Thursday, 8 October 2009

FBI arrest G20 protester for using Twitter

Remember when the people of Iran took to the streets to protest against the outcome of their Presidential election? Remember how social media, particularly twitter, were used to give coverage in the West to events and to some extent, aide protesters on the ground? Remember how the US State Department asked twitter to hold off routine maintenance in order to help the Iranians using the network?

Well, the FBI seemed to have forgotten all that when they arrested Elliot Madison for communicating with protesters at the G20 protests in Pittsburgh last month. Madison was one of two people found in front of laptops and police radio scanners in a motel in Pittsburgh during the leaders' summit, which was subject to numerous protests in which 200 were arrested.

According to police documents, Madison used Twitter "to inform the protesters and groups of the movements and actions of law enforcement".
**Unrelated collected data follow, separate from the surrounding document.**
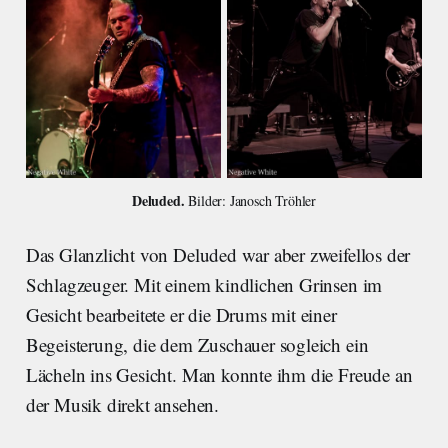
Deluded. 
Bilder: Janosch Tröhler
Das Glanzlicht von Deluded war aber zweifellos der
Schlagzeuger. Mit einem kindlichen Grinsen im
Gesicht bearbeitete er die Drums mit einer
Begeisterung, die dem Zuschauer sogleich ein
Lächeln ins Gesicht. Man konnte ihm die Freude an
der Musik direkt ansehen.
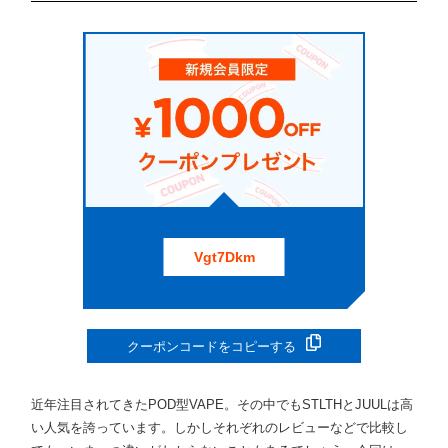
Vgt7Dkm
クーポンコードをコピーする
近年注目されてきたPOD型VAPE。その中でもSTLTHとJUULは高
い人気を誇っています。しかしそれぞれのレビューなどで比較し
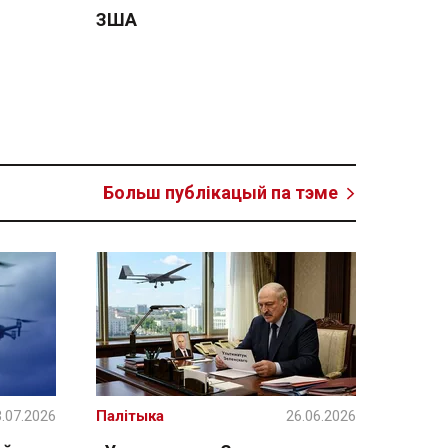
ЗША
Больш публікацый па тэме
.07.2026
Палітыка
26.06.2026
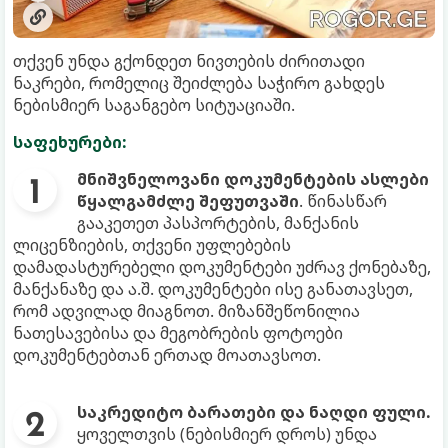
თქვენ უნდა გქონდეთ ნივთების ძირითადი
ნაკრები, რომელიც შეიძლება საჭირო გახდეს
ნებისმიერ საგანგებო სიტუაციაში.
საფეხურები:
მნიშვნელოვანი დოკუმენტების ასლები
წყალგამძლე შეფუთვაში
. წინასწარ
გააკეთეთ პასპორტების, მანქანის
ლიცენზიების, თქვენი უფლებების
დამადასტურებელი დოკუმენტები უძრავ ქონებაზე,
მანქანაზე და ა.შ. დოკუმენტები ისე განათავსეთ,
რომ ადვილად მიაგნოთ. მიზანშეწონილია
ნათესავებისა და მეგობრების ფოტოები
დოკუმენტებთან ერთად მოათავსოთ.
საკრედიტო ბარათები და ნაღდი ფული.
ყოველთვის (ნებისმიერ დროს) უნდა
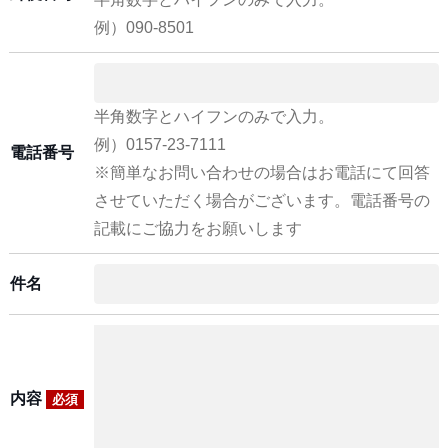
例）090-8501
半角数字とハイフンのみで入力。
例）0157-23-7111
電話番号
※簡単なお問い合わせの場合はお電話にて回答
させていただく場合がございます。電話番号の
記載にご協力をお願いします
件名
内容
必須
A week later, the FBI raided Madison's New York home and conducted a sixteen hour search, confiscating such items as political literature, computers and children's toys, reminiscent of a British police raid of an environmental protester who took part in a Drax protest.

Elliot Madison and his lawyer appeared in an interview on Democracy Now (above, from 10m 28s). The charges sound flimsy and quite laughable when it seems Madison was merely passing on the police's own communications, but worse is the sheer hypocrisy of US authorities when the boot is on the foot giving them a good kicking instead.